人間なら、この家具はかじっちゃダメ、これは犬のオモチャだからかじってOKと区別できますが、パピーには分かりません。

 

またパピーは歯が生え変わる時期のため、口の中がムズムズと不快。何か噛みたい衝動が高くなるのです。

 

家の噛みやすそうな物をかじるのは、パピーとして当然の行動。

 

とはいえ、家中がボロボロになっては困りますよね。そこで今回は、家具をかじるパピーへの対策をご紹介します。

 

対策1:とにかく届かない所に片付ける! 

フレンチブルドッグ

New Africa/shutterstock

 

一番シンプルで即効性のある対策法がこちら。

 

それは、かじって欲しくない物を、パピーの届かない所に片付けること。
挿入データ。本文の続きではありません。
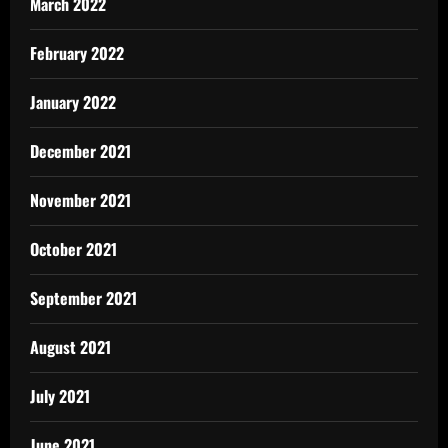
March 2022
February 2022
January 2022
December 2021
November 2021
October 2021
September 2021
August 2021
July 2021
June 2021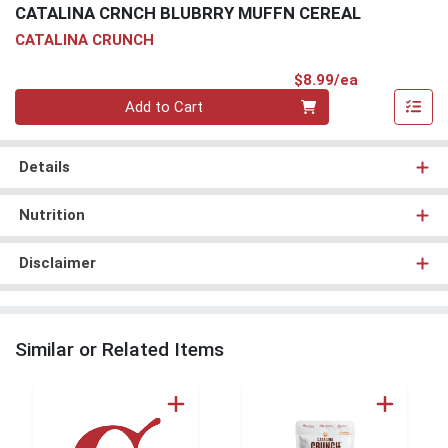
CATALINA CRNCH BLUBRRY MUFFN CEREAL
CATALINA CRUNCH
Product Pri
$8.99/ea
Quantity 0
Add to Cart
Details
Nutrition
Disclaimer
Similar or Related Items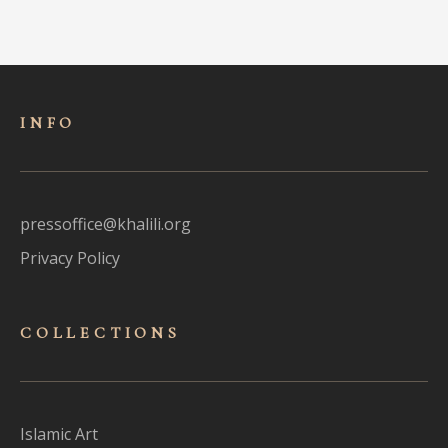
INFO
pressoffice@khalili.org
Privacy Policy
COLLECTIONS
Islamic Art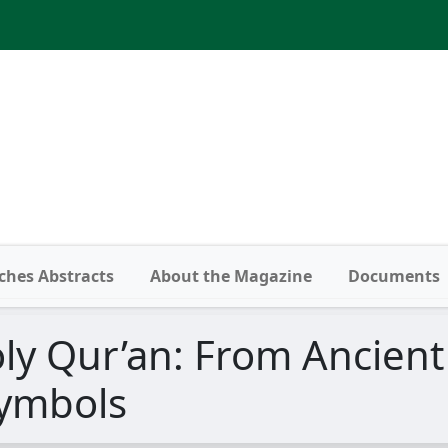
ches Abstracts
About the Magazine
Documents
ly Qur’an: From Ancient
ymbols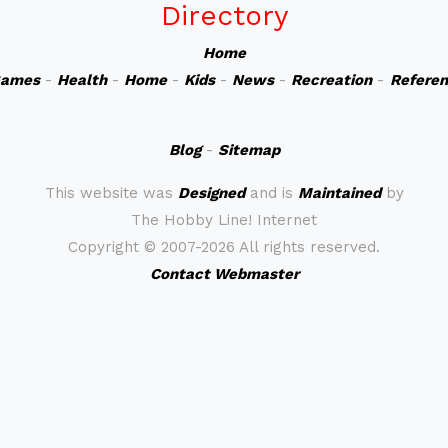
Directory
Home
ames
-
Health
-
Home
-
Kids
-
News
-
Recreation
-
Refere
Blog
-
Sitemap
This website was
Designed
and is
Maintained
by
The Hobby Line! Internet
Copyright ©
2007-2026 All rights reserved.
Contact Webmaster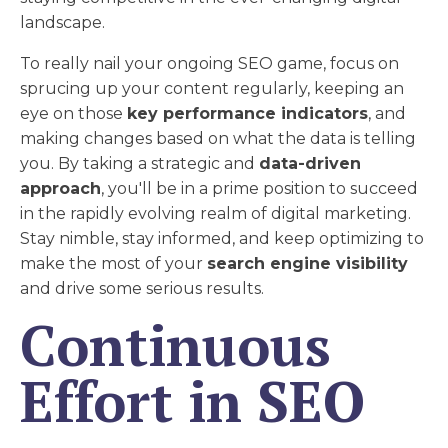
landscape.
To really nail your ongoing SEO game, focus on
sprucing up your content regularly, keeping an
eye on those
key performance indicators
, and
making changes based on what the data is telling
you. By taking a strategic and
data-driven
approach
, you'll be in a prime position to succeed
in the rapidly evolving realm of digital marketing.
Stay nimble, stay informed, and keep optimizing to
make the most of your
search engine visibility
and drive some serious results.
Continuous
Effort in SEO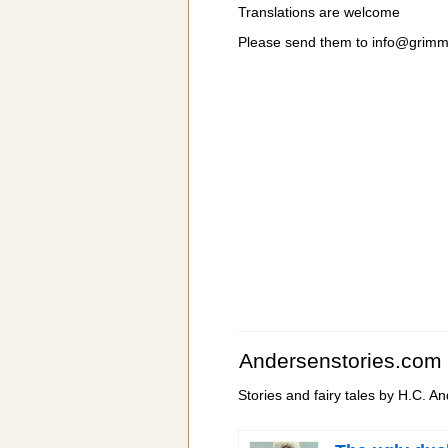
Translations are welcome
Please send them to
info@grimm
Andersenstories.com
Stories and fairy tales by H.C. A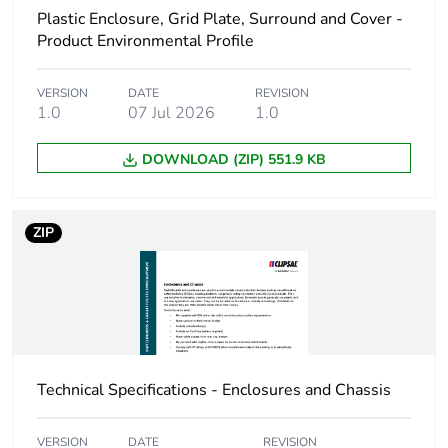
Plastic Enclosure, Grid Plate, Surround and Cover -
Energy efficiency
False
Product Environmental Profile
optimized
VERSION
DATE
REVISION
F-gas free
N/A
1.0
07 Jul 2026
1.0
DOWNLOAD (ZIP) 551.9 KB
Average percentage
0 %
of recycled metal
content
ZIP
Packaging made with
Yes
recycled cardboard
End of life manual
N/A
availability
Technical Specifications - Enclosures and Chassis
Warranty (in months)
18
VERSION
DATE
REVISION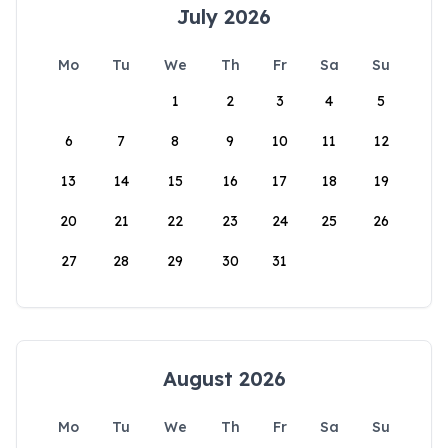
July 2026
Mo
Tu
We
Th
Fr
Sa
Su
1
2
3
4
5
6
7
8
9
10
11
12
13
14
15
16
17
18
19
20
21
22
23
24
25
26
27
28
29
30
31
August 2026
Mo
Tu
We
Th
Fr
Sa
Su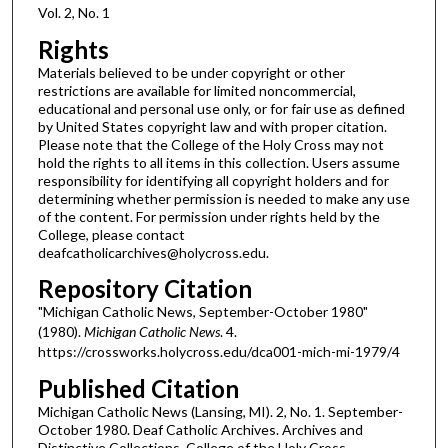
Vol. 2, No. 1
Rights
Materials believed to be under copyright or other
restrictions are available for limited noncommercial,
educational and personal use only, or for fair use as defined
by United States copyright law and with proper citation.
Please note that the College of the Holy Cross may not
hold the rights to all items in this collection. Users assume
responsibility for identifying all copyright holders and for
determining whether permission is needed to make any use
of the content. For permission under rights held by the
College, please contact
deafcatholicarchives@holycross.edu.
Repository Citation
"Michigan Catholic News, September-October 1980"
(1980).
Michigan Catholic News
. 4.
https://crossworks.holycross.edu/dca001-mich-mi-1979/4
Published Citation
Michigan Catholic News (Lansing, MI). 2, No. 1. September-
October 1980. Deaf Catholic Archives. Archives and
Distinctive Collections, College of the Holy Cross,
かじらせない努力より、片付ける努力です。

 

移動できない物もあるでしょうが、できる物はさっさと移動させてしまいましょう。

 

対策2:移動できない家具はガード

フレンチブルドッグ

Amornpant Kookaki/shutterstock

 

パピーがかじれない場所まで移動できない家具の場合は、家具にアクセスできないようにチャイルドゲートをつけるなど、物理的に接触できないようにしてみましょう。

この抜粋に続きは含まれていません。